What the exercise asks: Match on the string "Kargo" in the entries below and return every matching line.

Dataset entries
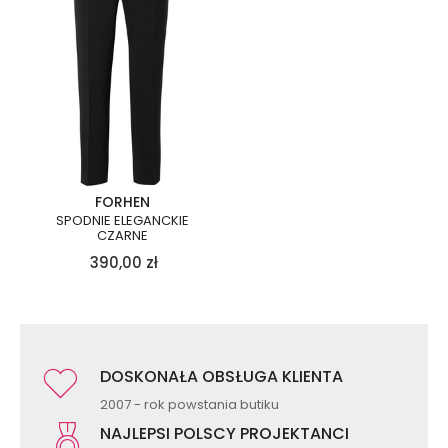
FORHEN
SPODNIE ELEGANCKIE
CZARNE
390,00
zł
DOSKONAŁA OBSŁUGA KLIENTA
2007 - rok powstania butiku
NAJLEPSI POLSCY PROJEKTANCI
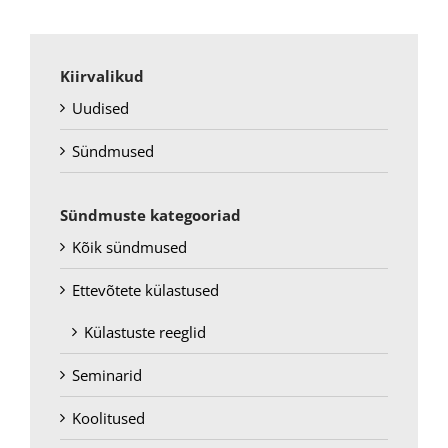
Kiirvalikud
Uudised
Sündmused
Sündmuste kategooriad
Kõik sündmused
Ettevõtete külastused
Külastuste reeglid
Seminarid
Koolitused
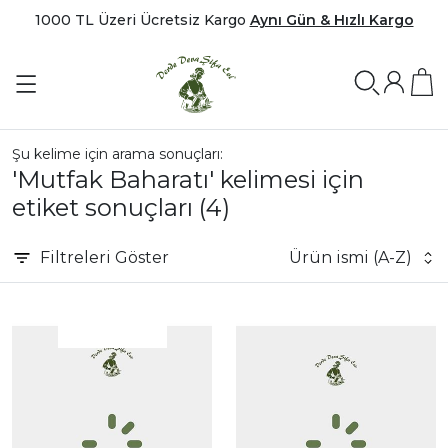
1000 TL Üzeri Ücretsiz Kargo
Aynı Gün & Hızlı Kargo
Şu kelime için arama sonuçları:
'Mutfak Baharatı' kelimesi için
etiket sonuçları
(4)
Filtreleri
Göster
Ürün ismi (A-Z)
|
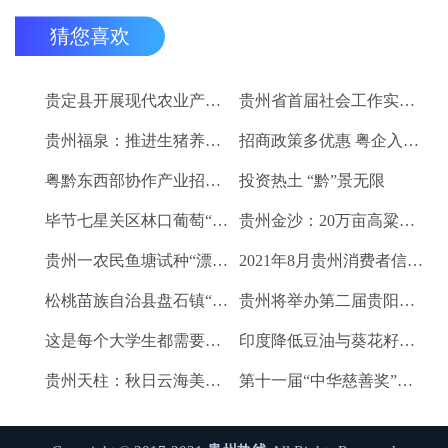
猜您喜欢
贵定县开展现代农业产业“稻+N”田间示范技术培训
贵州省首届社会工作实务技能大赛启动
贵州福泉：推进生猪养殖现代化 开创产业发展新格局
招商政策多优惠 粤企入黔得实惠
粤黔东西部协作产业招商对接会将于9月8日举行
投资热土 “黔”景无限
毕节七星关区林口葡萄“卖”进羊城
贵州金沙：20万亩高粱、2.67万亩烤烟喜获丰收
贵州一农民鱼塘试种“漂浮水稻”获成功 亩产千斤稻谷
2021年8月贵州消费者信心及健康指数创下新高
松桃苗族自治县盘石镇“三驾马车”拉出人民群众平安幸福生活
贵州将举办第二届贵阳工业博览会
这是每个大学生都需要的1个金融工具
印度降低豆油与葵花籽油进口税以平息价格
贵州天柱：秋日云海美如画
第十一届“中华慈善奖”揭晓 贵州2企业1项目1人获奖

Task answer:
1000 TL Üzeri Ücretsiz Kargo
Aynı Gün & Hızlı Kargo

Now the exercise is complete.